How, then, do we explain Ps 116:15 in the context of the entire psalm? The answer appears to be the way the word “precious” has been traditionally mistranslated. The word is yāqārhas the idea not only of something that is precious, but also something that is rare (McCann, 1996), prized, or highly valued (Ross, 2016). If we translated the verse with the ability to work with this wider semantic range, the psalmist appears to be saying that because God preserves the lives of his people, their untimely deaths are rare. In fact, A. P. Ross (2016) summarizes the entire psalm in this way: “Because the death of his saints is precious in his sight, the Lord is faithful to deliver them from suffering and premature death by his grace and compassion so that they might acknowledge his goodness in the presence of all the saints.” Similarly, J. Goldingay (2008) writes, “The implication is that Yhwh would therefore not let their death come about; and that is what the worshiper has proved.” L. C. Allen (1983) explains, “The psalmist has learned by experience how reluctant Yahweh is to allow the premature death of those who are united to him in the covenant relationship, and how quickly he rushes to avert such a tragedy” (see also D. Kidner, 1973; F.-L. Hossfield and E. Zenger, 2011).

Does this interpretation mean, then, that we are unwise to cite this verse in a funeral sermon, given the fact that the believer whose life we eulogize in the service did, in fact, die? Not necessarily (although, because Psalm 116 addresses the situation of an untimely death, the verse may not be as fitting for the service of those dear saints who have lived out their natural lives). We must also consider in our interpretation of this verse the prepositional phrase, “in the eyes of the Lord.” This phrase indicates the watchful eye of God on his children during the time of their deaths or near-deaths.
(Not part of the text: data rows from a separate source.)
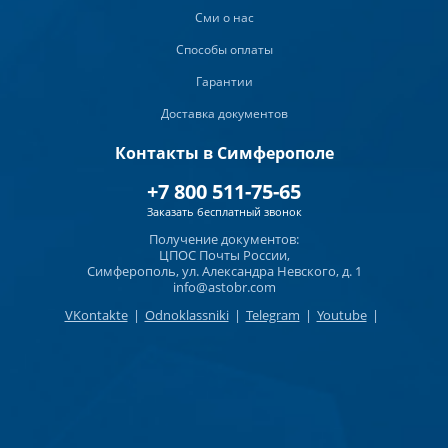
Сми о нас
Способы оплаты
Гарантии
Доставка документов
Контакты в Симферополе
+7 800 511-75-65
Заказать бесплатный звонок
Получение документов:
ЦПОС Почты России,
Симферополь, ул. Александра Невского, д. 1
info@astobr.com
VKontakte
|
Odnoklassniki
|
Telegram
|
Youtube
|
Even if the use of the phrase in the context of the Psalms 116 and 72 means that God actually preserves their lives, it still reminds us that God is our loving, sovereign Shepherd who cares greatly whether his people live or die. As F. Delitzsch (1867) explains, “The death of his saints is no trifling matter with God; he does not lightly suffer it to come about; he does not suffer his own to be torn away from him by death” (see also W. A. VanGemeren, 1991).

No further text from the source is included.